Charlie Deutsch, Williams’s stable jockey, has played a vital role in many of the big-race successes, including on Saturday when, in physical terms at least, he was a shadow of his normal self.
He had not weighed out at 10st 2lb since New Year’s Day, but his determination to make the weight on Gemirande was rewarded as his partner found a final effort in the closing stages to deny Madara, after the favourite had appeared to be the likelier winner at the last. A pound is generally reckoned to be equivalent to a length over jumps and Gemirande was a length to the good at the line.
“Charlie wasn’t quite sure how he was going to do the weight and I didn’t know what he was going to amputate,” Williams said. “He could have gone for a couple of easier weight options at Doncaster, but he was very keen to come and ride him.
“We’ve always thought that he [Gemirande] had more to come. Charlie said that he couldn’t use his stick on the run-in because the other horse was so close to him, but he’s such a genuine horse that he was doing his best anyway and he wouldn’t have done any more.”

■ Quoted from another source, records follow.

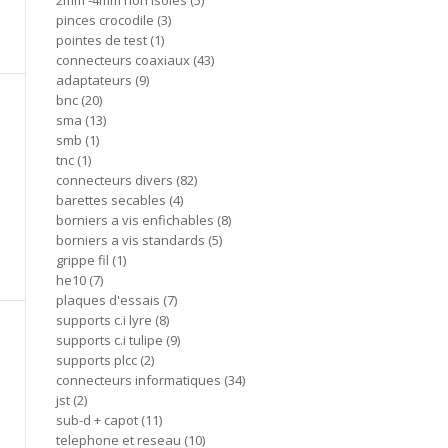
2mm -4mm non isoles
5
pinces crocodile
3
pointes de test
1
connecteurs coaxiaux
43
adaptateurs
9
bnc
20
sma
13
smb
1
tnc
1
connecteurs divers
82
barettes secables
4
borniers a vis enfichables
8
borniers a vis standards
5
grippe fil
1
he10
7
plaques d'essais
7
supports c.i lyre
8
supports c.i tulipe
9
supports plcc
2
connecteurs informatiques
34
jst
2
sub-d + capot
11
telephone et reseau
10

An increasing number of owners based in Britain have been sending their horses to be trained in Ireland in recent seasons and there was a variation on the theme in the card’s only Graded event as Professor Caroline Tisdall’s Jet Blue, from David Cottin’s stable in France, registered a smooth six-and-a-half length win in the Grade Two Albert Bartlett Novices’ Hurdle.

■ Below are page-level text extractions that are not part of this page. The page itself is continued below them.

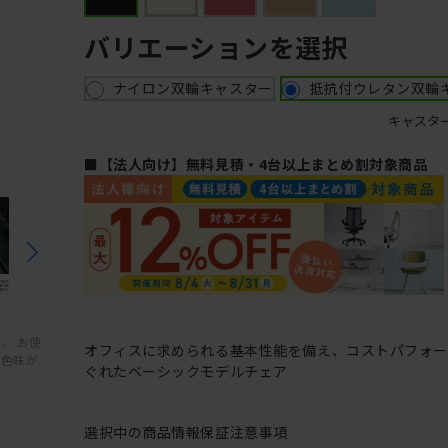
バリエーションを選択
ナイロン双輪キャスター
抵抗付ウレタン双輪
キャスタ
■【法人向け】無料見積・4台以上まとめ割対象商品
、 お使
オフィスに求められる基本性能を備え、コストパフォ
と色味が
ぐれたベーシックモデルチェア
選択中の商品情報
保証
注意事項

The success was only the second here for James Reveley, Jet Blue’s jockey, and came nearly 16 years after his first, on 1 January 2009. “What a birthday present,” said Tisdall, who was 79 on Saturday. “I want to cry.
“Before the race, he looked very young and small compared to our great big English chasing types, but he is a tough little horse. This is a new boy and it was his first race for me. He was the baby to help celebrate my birthday.”
Jet Blue was introduced to the betting for the Grade One Albert Bartlett Novices’ Hurdle back here in March at about 20-1, but the most significant mover in the ante-post markets for the festival meeting was Majborough, last season’s Triumph Hurdle winner, after an early and very impressive debut over fences at Fairyhouse.
Majborough quickened impressively to beat the useful Tullyhill by six and a half lengths and was cut to about 6-1 (from 12-1) to become the first five-year-old to win the Arkle Trophy Novice Chase since Voy Por Ustedes in 2009.